__Work task__
Retype the entries below exactly, dropping the images.

__Data records__

[Start of Attachment]

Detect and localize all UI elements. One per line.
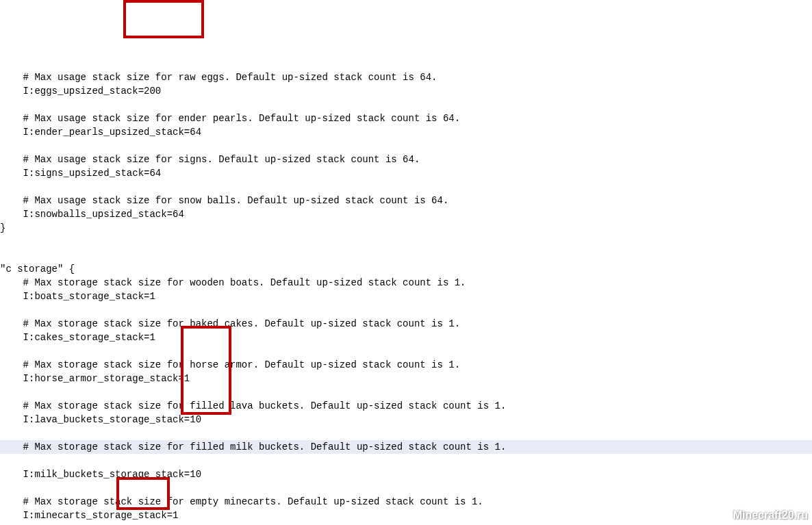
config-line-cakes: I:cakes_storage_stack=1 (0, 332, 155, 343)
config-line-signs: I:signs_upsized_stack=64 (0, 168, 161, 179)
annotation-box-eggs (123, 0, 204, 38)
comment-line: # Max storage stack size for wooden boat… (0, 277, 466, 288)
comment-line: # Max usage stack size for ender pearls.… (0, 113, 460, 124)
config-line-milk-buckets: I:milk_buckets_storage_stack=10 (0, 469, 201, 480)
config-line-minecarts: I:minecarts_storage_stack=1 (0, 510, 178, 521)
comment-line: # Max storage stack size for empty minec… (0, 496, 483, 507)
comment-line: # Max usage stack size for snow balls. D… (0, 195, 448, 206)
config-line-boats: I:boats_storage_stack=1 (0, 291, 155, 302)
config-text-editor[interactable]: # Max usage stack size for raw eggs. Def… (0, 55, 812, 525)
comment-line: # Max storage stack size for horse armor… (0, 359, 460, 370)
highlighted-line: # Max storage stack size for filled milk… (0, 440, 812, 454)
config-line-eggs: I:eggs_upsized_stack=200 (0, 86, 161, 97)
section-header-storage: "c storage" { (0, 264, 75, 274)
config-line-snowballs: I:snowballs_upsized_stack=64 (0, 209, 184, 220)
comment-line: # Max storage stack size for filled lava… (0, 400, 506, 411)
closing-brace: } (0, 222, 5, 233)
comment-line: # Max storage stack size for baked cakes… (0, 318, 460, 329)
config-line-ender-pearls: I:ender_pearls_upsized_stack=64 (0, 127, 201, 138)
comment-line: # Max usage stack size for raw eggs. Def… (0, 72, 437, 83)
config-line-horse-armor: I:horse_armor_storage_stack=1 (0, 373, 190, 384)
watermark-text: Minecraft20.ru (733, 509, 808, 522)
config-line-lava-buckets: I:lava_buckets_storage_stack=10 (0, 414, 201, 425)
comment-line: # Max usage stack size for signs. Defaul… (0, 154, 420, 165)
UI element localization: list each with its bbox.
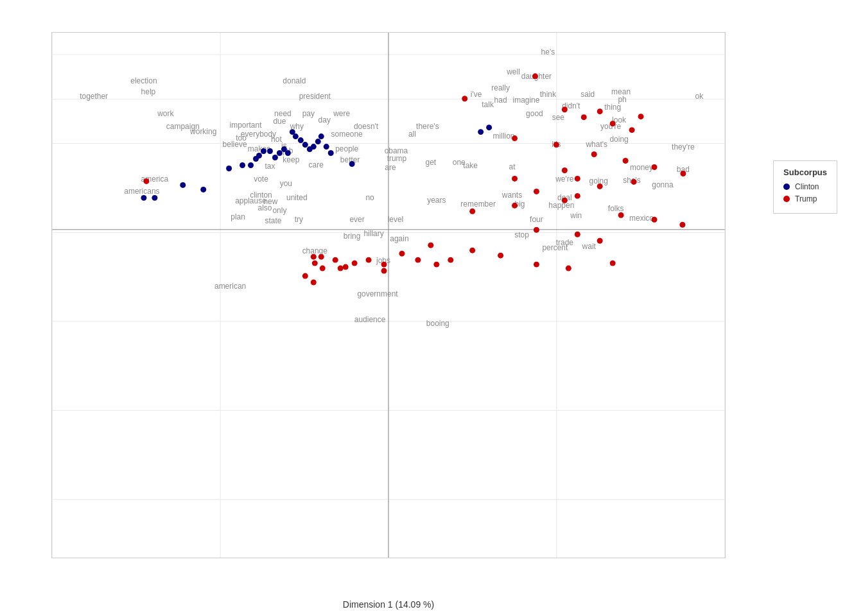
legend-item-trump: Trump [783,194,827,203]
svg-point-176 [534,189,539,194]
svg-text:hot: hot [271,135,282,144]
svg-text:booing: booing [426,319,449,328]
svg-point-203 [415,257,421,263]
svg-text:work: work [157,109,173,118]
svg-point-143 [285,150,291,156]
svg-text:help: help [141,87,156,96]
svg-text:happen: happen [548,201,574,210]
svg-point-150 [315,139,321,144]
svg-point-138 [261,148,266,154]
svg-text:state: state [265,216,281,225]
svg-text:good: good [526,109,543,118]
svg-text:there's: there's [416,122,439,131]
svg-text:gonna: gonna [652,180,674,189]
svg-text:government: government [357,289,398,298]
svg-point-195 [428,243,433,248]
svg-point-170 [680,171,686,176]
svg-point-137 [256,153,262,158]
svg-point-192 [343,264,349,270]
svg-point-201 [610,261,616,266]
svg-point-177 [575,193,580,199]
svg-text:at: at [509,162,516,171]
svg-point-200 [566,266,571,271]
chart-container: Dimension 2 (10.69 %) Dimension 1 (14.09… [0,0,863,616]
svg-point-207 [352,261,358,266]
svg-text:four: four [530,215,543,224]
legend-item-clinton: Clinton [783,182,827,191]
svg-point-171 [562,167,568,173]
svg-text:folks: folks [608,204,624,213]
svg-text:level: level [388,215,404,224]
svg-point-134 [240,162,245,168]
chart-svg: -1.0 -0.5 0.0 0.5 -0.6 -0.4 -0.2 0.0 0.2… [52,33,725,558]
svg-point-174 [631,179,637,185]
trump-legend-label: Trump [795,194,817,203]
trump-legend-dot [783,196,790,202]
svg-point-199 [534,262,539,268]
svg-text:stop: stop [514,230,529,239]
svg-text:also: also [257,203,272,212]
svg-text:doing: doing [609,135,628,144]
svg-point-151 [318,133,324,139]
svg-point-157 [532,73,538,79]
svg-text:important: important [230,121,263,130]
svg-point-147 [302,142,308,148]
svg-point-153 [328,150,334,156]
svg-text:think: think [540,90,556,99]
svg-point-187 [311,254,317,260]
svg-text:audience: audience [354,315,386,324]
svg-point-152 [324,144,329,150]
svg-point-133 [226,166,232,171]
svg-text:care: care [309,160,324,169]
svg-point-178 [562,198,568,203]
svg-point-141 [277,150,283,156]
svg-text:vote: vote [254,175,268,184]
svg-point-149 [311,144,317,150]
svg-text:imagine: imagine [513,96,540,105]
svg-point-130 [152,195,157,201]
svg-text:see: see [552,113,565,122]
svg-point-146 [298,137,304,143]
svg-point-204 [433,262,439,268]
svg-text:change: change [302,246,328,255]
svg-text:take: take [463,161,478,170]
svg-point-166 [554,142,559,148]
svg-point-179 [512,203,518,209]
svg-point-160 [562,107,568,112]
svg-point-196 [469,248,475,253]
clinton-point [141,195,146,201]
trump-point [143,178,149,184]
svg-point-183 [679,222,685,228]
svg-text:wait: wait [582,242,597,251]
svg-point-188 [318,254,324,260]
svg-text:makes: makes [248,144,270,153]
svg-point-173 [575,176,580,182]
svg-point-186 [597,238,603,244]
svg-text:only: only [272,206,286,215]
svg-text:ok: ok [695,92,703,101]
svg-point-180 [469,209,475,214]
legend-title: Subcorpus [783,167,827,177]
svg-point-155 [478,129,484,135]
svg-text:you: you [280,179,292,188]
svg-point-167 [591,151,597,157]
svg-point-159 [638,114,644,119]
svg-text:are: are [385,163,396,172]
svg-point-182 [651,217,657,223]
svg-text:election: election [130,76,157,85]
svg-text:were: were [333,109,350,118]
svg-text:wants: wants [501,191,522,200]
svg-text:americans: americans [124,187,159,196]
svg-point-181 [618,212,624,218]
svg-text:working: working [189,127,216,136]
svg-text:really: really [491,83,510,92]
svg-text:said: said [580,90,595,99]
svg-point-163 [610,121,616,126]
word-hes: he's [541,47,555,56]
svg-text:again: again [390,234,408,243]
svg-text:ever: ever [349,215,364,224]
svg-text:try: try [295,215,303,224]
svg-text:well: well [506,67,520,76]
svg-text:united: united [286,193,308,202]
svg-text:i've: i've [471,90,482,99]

[End of Attachment]

__Response for this exercise__
Detect and localize all UI elements. One per line.
config-line-cakes: I:cakes_storage_stack=1 (0, 332, 155, 343)
config-line-signs: I:signs_upsized_stack=64 (0, 168, 161, 179)
annotation-box-eggs (123, 0, 204, 38)
comment-line: # Max storage stack size for wooden boat… (0, 277, 466, 288)
comment-line: # Max usage stack size for ender pearls.… (0, 113, 460, 124)
config-line-milk-buckets: I:milk_buckets_storage_stack=10 (0, 469, 201, 480)
config-line-minecarts: I:minecarts_storage_stack=1 (0, 510, 178, 521)
comment-line: # Max storage stack size for empty minec… (0, 496, 483, 507)
comment-line: # Max usage stack size for snow balls. D… (0, 195, 448, 206)
config-line-boats: I:boats_storage_stack=1 (0, 291, 155, 302)
config-text-editor[interactable]: # Max usage stack size for raw eggs. Def… (0, 55, 812, 525)
comment-line: # Max storage stack size for horse armor… (0, 359, 460, 370)
highlighted-line: # Max storage stack size for filled milk… (0, 440, 812, 454)
config-line-eggs: I:eggs_upsized_stack=200 (0, 86, 161, 97)
section-header-storage: "c storage" { (0, 264, 75, 274)
config-line-snowballs: I:snowballs_upsized_stack=64 (0, 209, 184, 220)
comment-line: # Max storage stack size for filled lava… (0, 400, 506, 411)
closing-brace: } (0, 222, 5, 233)
comment-line: # Max storage stack size for baked cakes… (0, 318, 460, 329)
config-line-ender-pearls: I:ender_pearls_upsized_stack=64 (0, 127, 201, 138)
comment-line: # Max usage stack size for raw eggs. Def… (0, 72, 437, 83)
config-line-horse-armor: I:horse_armor_storage_stack=1 (0, 373, 190, 384)
watermark-text: Minecraft20.ru (733, 509, 808, 522)
config-line-lava-buckets: I:lava_buckets_storage_stack=10 (0, 414, 201, 425)
comment-line: # Max usage stack size for signs. Defaul… (0, 154, 420, 165)
UI element localization: list each with its bbox.
legend-item-trump: Trump [783,194,827,203]
svg-point-176 [534,189,539,194]
svg-text:hot: hot [271,135,282,144]
svg-text:booing: booing [426,319,449,328]
svg-point-203 [415,257,421,263]
svg-text:work: work [157,109,173,118]
svg-point-143 [285,150,291,156]
svg-text:help: help [141,87,156,96]
svg-text:happen: happen [548,201,574,210]
svg-point-150 [315,139,321,144]
svg-point-138 [261,148,266,154]
svg-text:state: state [265,216,281,225]
svg-text:good: good [526,109,543,118]
svg-text:there's: there's [416,122,439,131]
svg-text:gonna: gonna [652,180,674,189]
svg-text:government: government [357,289,398,298]
svg-point-195 [428,243,433,248]
svg-point-170 [680,171,686,176]
svg-point-137 [256,153,262,158]
svg-point-192 [343,264,349,270]
svg-point-201 [610,261,616,266]
svg-point-177 [575,193,580,199]
svg-text:at: at [509,162,516,171]
svg-point-200 [566,266,571,271]
chart-container: Dimension 2 (10.69 %) Dimension 1 (14.09… [0,0,863,616]
svg-point-207 [352,261,358,266]
svg-text:four: four [530,215,543,224]
legend-item-clinton: Clinton [783,182,827,191]
svg-point-171 [562,167,568,173]
svg-text:folks: folks [608,204,624,213]
svg-text:level: level [388,215,404,224]
svg-point-134 [240,162,245,168]
chart-svg: -1.0 -0.5 0.0 0.5 -0.6 -0.4 -0.2 0.0 0.2… [52,33,725,558]
svg-point-174 [631,179,637,185]
trump-legend-label: Trump [795,194,817,203]
trump-legend-dot [783,196,790,202]
svg-point-199 [534,262,539,268]
svg-text:stop: stop [514,230,529,239]
svg-text:also: also [257,203,272,212]
svg-text:doing: doing [609,135,628,144]
svg-point-151 [318,133,324,139]
svg-point-157 [532,73,538,79]
svg-text:important: important [230,121,263,130]
svg-point-147 [302,142,308,148]
svg-point-153 [328,150,334,156]
svg-text:think: think [540,90,556,99]
svg-point-187 [311,254,317,260]
svg-text:audience: audience [354,315,386,324]
svg-point-152 [324,144,329,150]
svg-point-133 [226,166,232,171]
svg-text:care: care [309,160,324,169]
svg-point-178 [562,198,568,203]
svg-point-141 [277,150,283,156]
svg-text:vote: vote [254,175,268,184]
svg-point-149 [311,144,317,150]
svg-text:imagine: imagine [513,96,540,105]
svg-point-130 [152,195,157,201]
svg-text:see: see [552,113,565,122]
svg-point-146 [298,137,304,143]
svg-point-204 [433,262,439,268]
svg-text:change: change [302,246,328,255]
svg-text:take: take [463,161,478,170]
svg-point-166 [554,142,559,148]
svg-point-179 [512,203,518,209]
svg-point-160 [562,107,568,112]
svg-point-196 [469,248,475,253]
clinton-point [141,195,146,201]
trump-point [143,178,149,184]
svg-point-183 [679,222,685,228]
svg-text:wait: wait [582,242,597,251]
svg-point-188 [318,254,324,260]
svg-text:makes: makes [248,144,270,153]
svg-point-173 [575,176,580,182]
svg-point-186 [597,238,603,244]
svg-text:only: only [272,206,286,215]
svg-text:ok: ok [695,92,703,101]
svg-point-180 [469,209,475,214]
legend-title: Subcorpus [783,167,827,177]
svg-point-155 [478,129,484,135]
svg-text:you: you [280,179,292,188]
svg-point-167 [591,151,597,157]
svg-point-159 [638,114,644,119]
svg-text:are: are [385,163,396,172]
svg-point-182 [651,217,657,223]
svg-text:election: election [130,76,157,85]
svg-text:were: were [333,109,350,118]
svg-text:wants: wants [501,191,522,200]
svg-text:americans: americans [124,187,159,196]
svg-point-181 [618,212,624,218]
svg-text:working: working [189,127,216,136]
svg-text:really: really [491,83,510,92]
svg-text:said: said [580,90,595,99]
svg-point-163 [610,121,616,126]
word-hes: he's [541,47,555,56]
svg-text:again: again [390,234,408,243]
svg-text:ever: ever [349,215,364,224]
svg-text:try: try [295,215,303,224]
svg-text:well: well [506,67,520,76]
svg-text:united: united [286,193,308,202]
svg-text:i've: i've [471,90,482,99]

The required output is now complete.